There is a difference between how North Carolina’s parole process works and how it works elsewhere, especially in the movies. One important difference is that the North Carolina Post-Release Supervision and Parole Commission does not meet with the offender to ask if he or she has been rehabilitated. Another, more complicated difference is how the commission participates in parole decisions under structured sentencing.
What is the commission? The Post-Release Supervision and Parole Commission is responsible for approving the release of offenders and the conditions of post-release supervision. It is an independent agency, separate from the Department of Public Safety, composed of four members each of whom is appointed by the governor to a four-year term. The governor also has the authority to remove a commissioner for “misfeasance, malfeasance or nonfeasance” — that is, for abusing the position, misusing the authority of the position or failing to perform the duties as required.

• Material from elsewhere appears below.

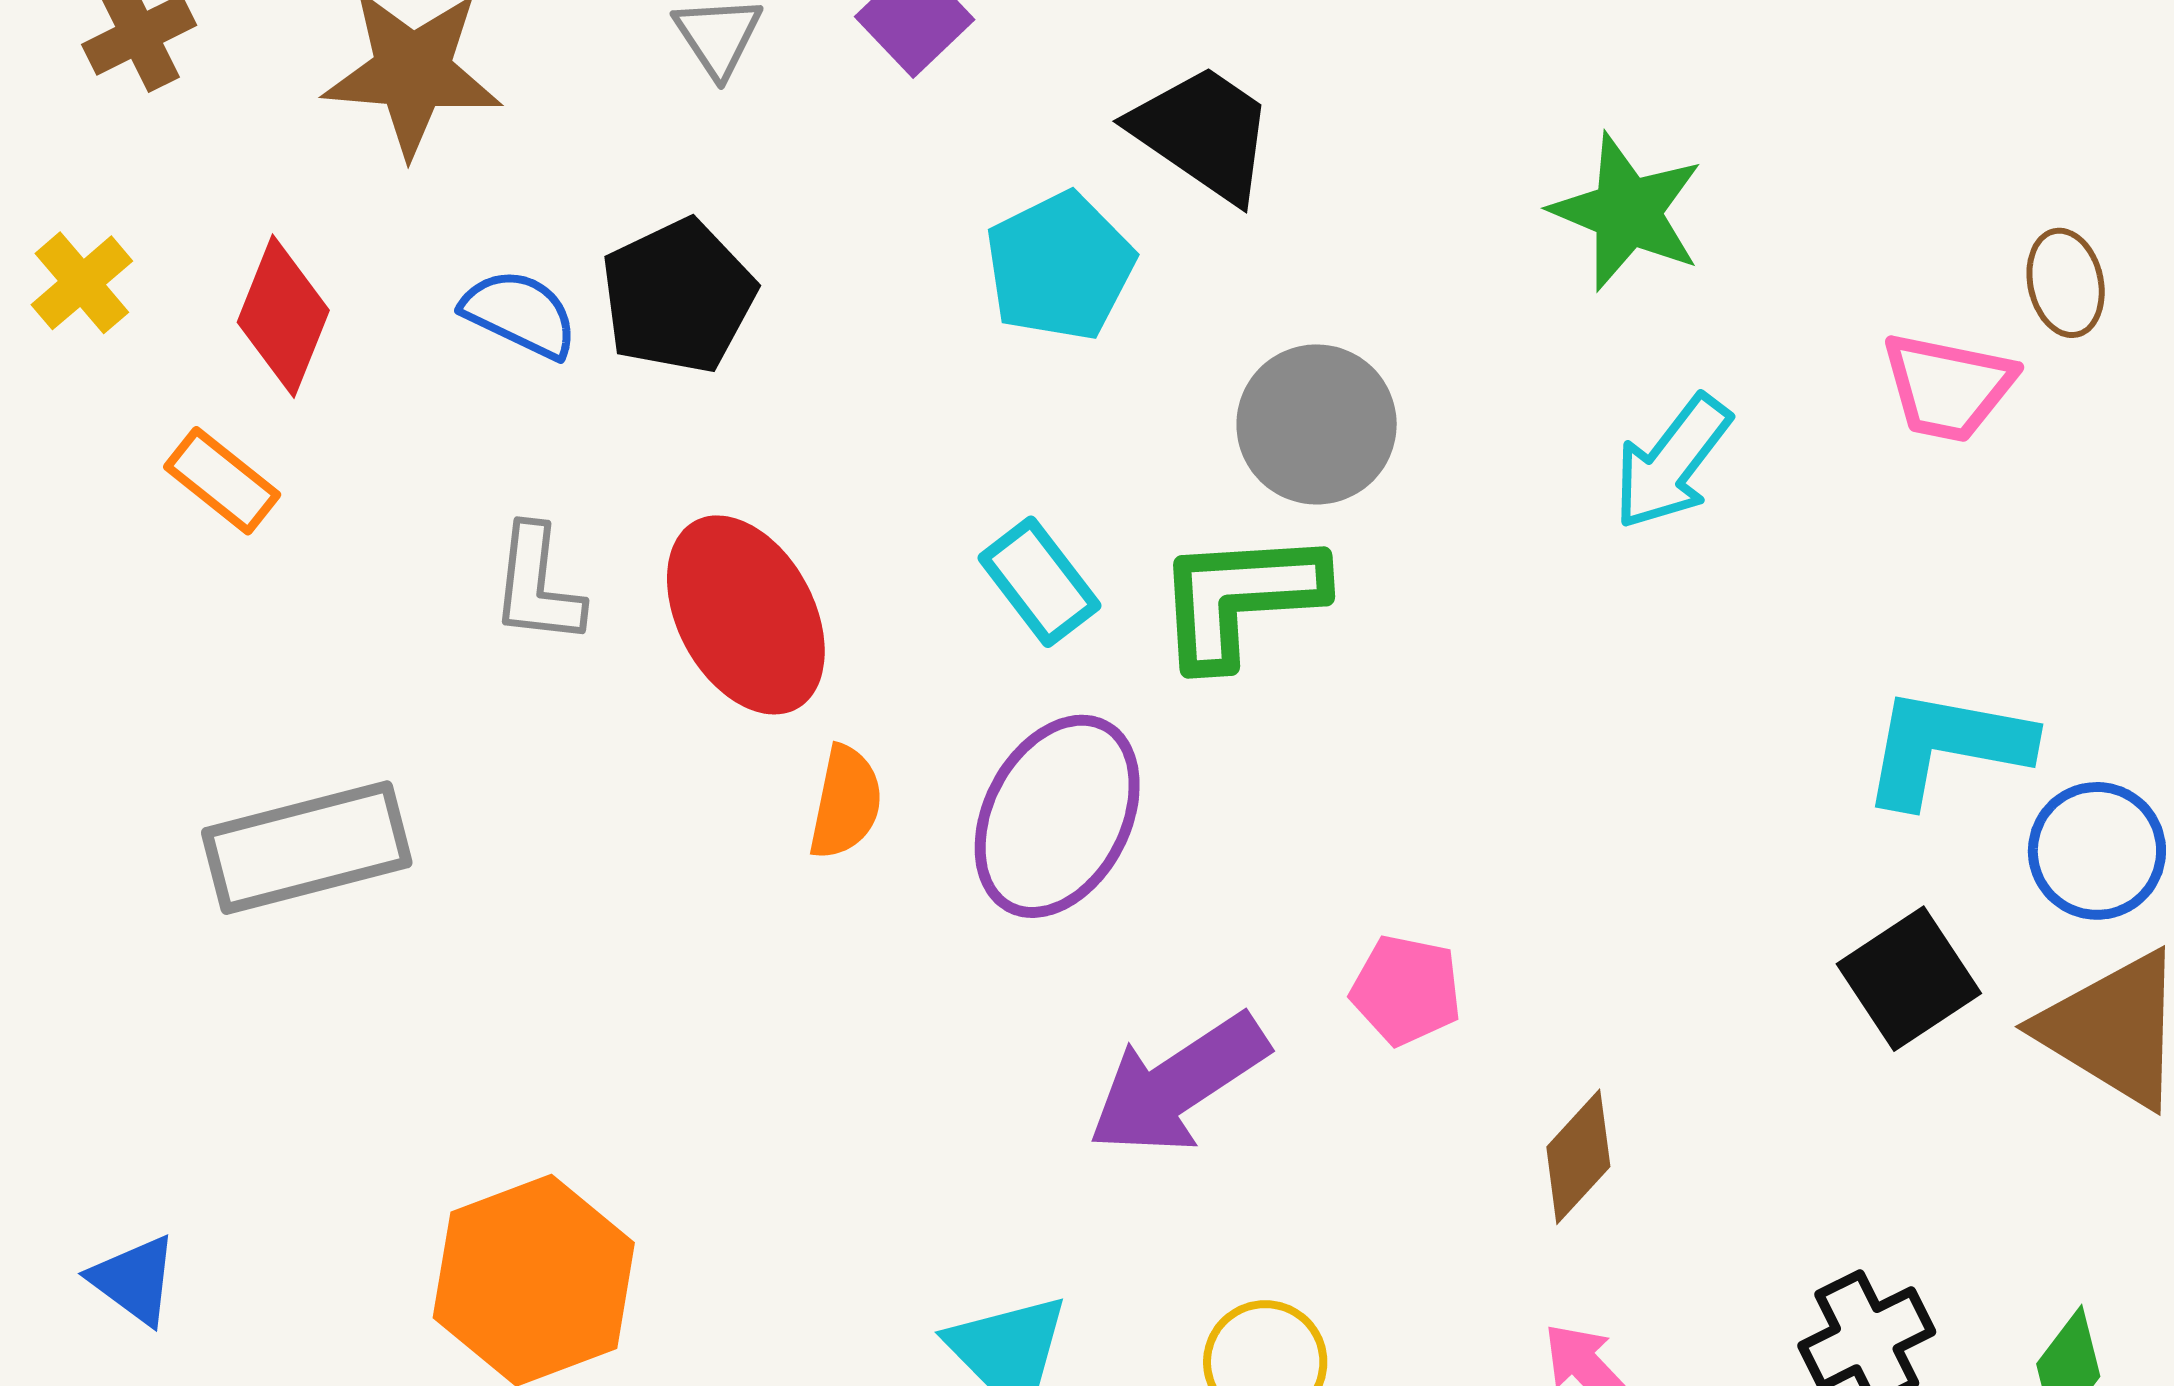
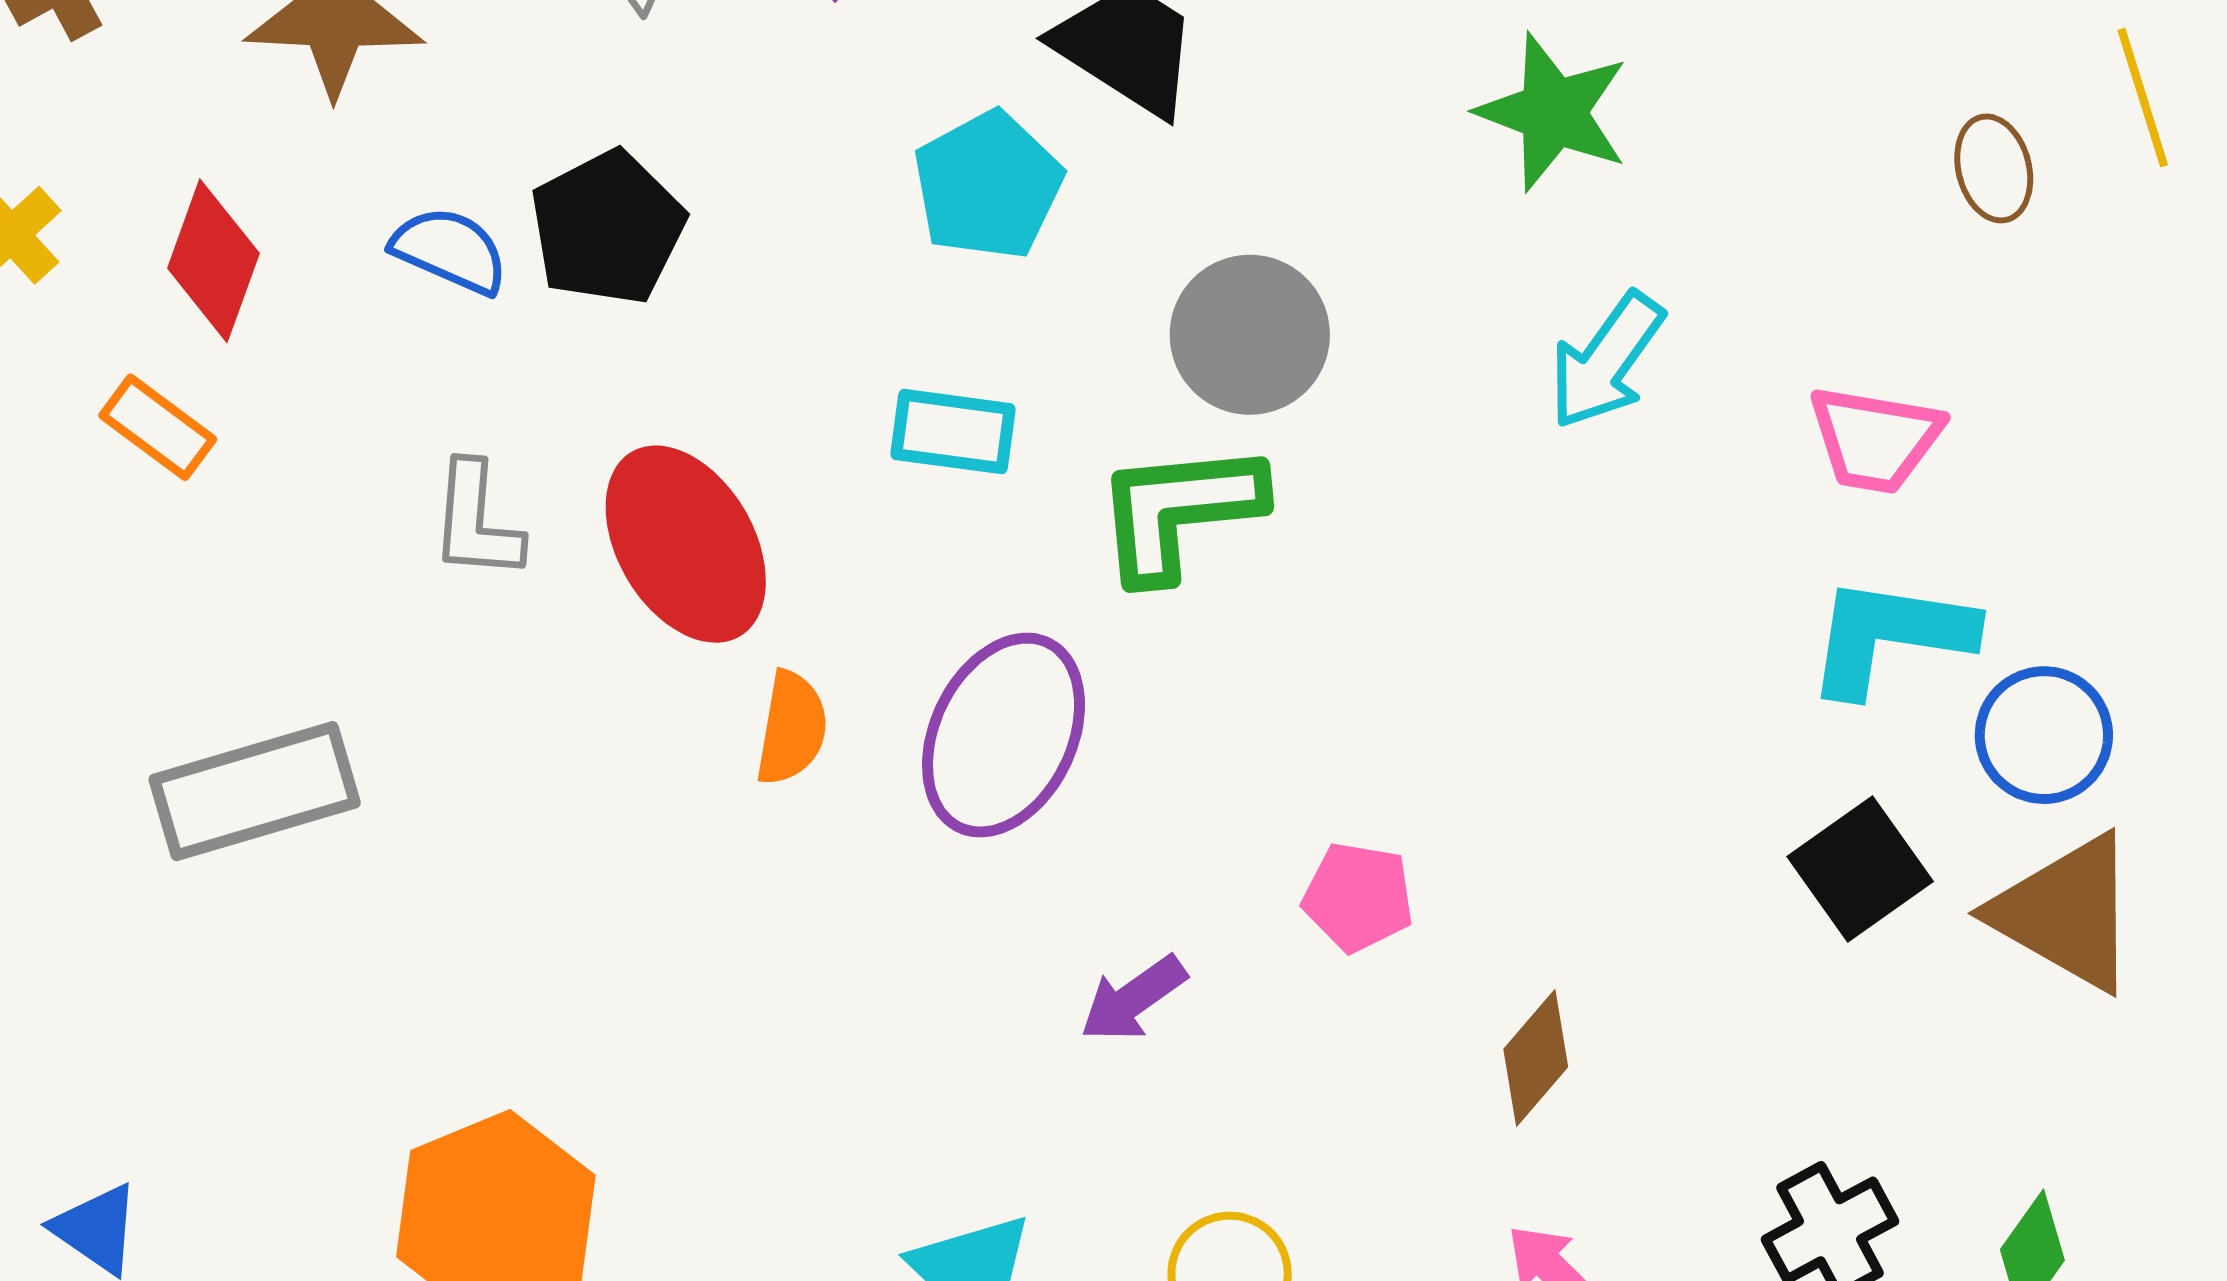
pink trapezoid: (1948, 387) -> (1875, 439), moved
cyan rectangle: (1039, 582) -> (953, 432), moved, turned -43
purple arrow: (1178, 1084) -> (1133, 999), size x0.6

Who is eligible for parole? Eligibility depends on how you define parole. If you are thinking of early release, where an offender would not serve the full sentence, eligibility would depend on the sentence and any credits earned while the offender was incarcerated. Credits for Good Time (good behavior) or Gained Time (participation in work or program activities) would take days off the sentence.
North Carolina followed that system under the Fair Sentencing Act of 1981. On Oct. 1, 1994, though, the Structured Sentencing Act went into effect. Parole — that is, parole for crimes committed after that date — does not follow the same credits and early release formula. In fact, the law eliminated that type of parole altogether.